▸ **Activity**
Set each line of the material below down word for word, from the first through the line that holds "recuperação", but not the pictures.

▸ **Entries shown**
- Opening Delimiter -

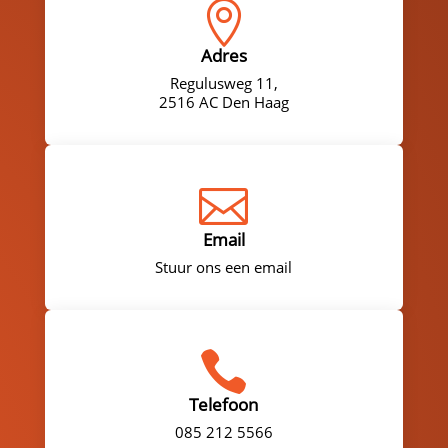

Adres
Regulusweg 11,
2516 AC Den Haag

Email
Stuur ons een email

Telefoon
085 212 5566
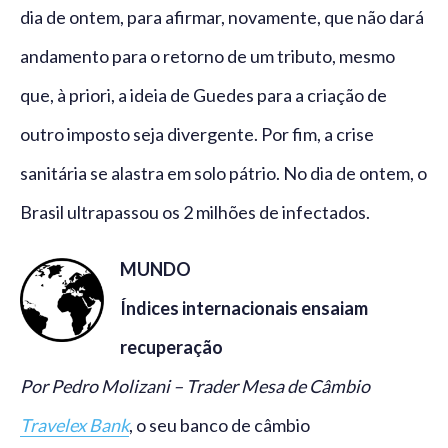
dia de ontem, para afirmar, novamente, que não dará
andamento para o retorno de um tributo, mesmo
que, à priori, a ideia de Guedes para a criação de
outro imposto seja divergente. Por fim, a crise
sanitária se alastra em solo pátrio. No dia de ontem, o
Brasil ultrapassou os 2 milhões de infectados.
MUNDO
Índices internacionais ensaiam
recuperação
Por Pedro Molizani – Trader Mesa de Câmbio
Travelex Bank
, o seu banco de câmbio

- Closing Delimiter -

▸ **Reply**

Adres
Regulusweg 11,
2516 AC Den Haag

Email
Stuur ons een email

Telefoon
085 212 5566
dia de ontem, para afirmar, novamente, que não dará
andamento para o retorno de um tributo, mesmo
que, à priori, a ideia de Guedes para a criação de
outro imposto seja divergente. Por fim, a crise
sanitária se alastra em solo pátrio. No dia de ontem, o
Brasil ultrapassou os 2 milhões de infectados.
MUNDO
Índices internacionais ensaiam
recuperação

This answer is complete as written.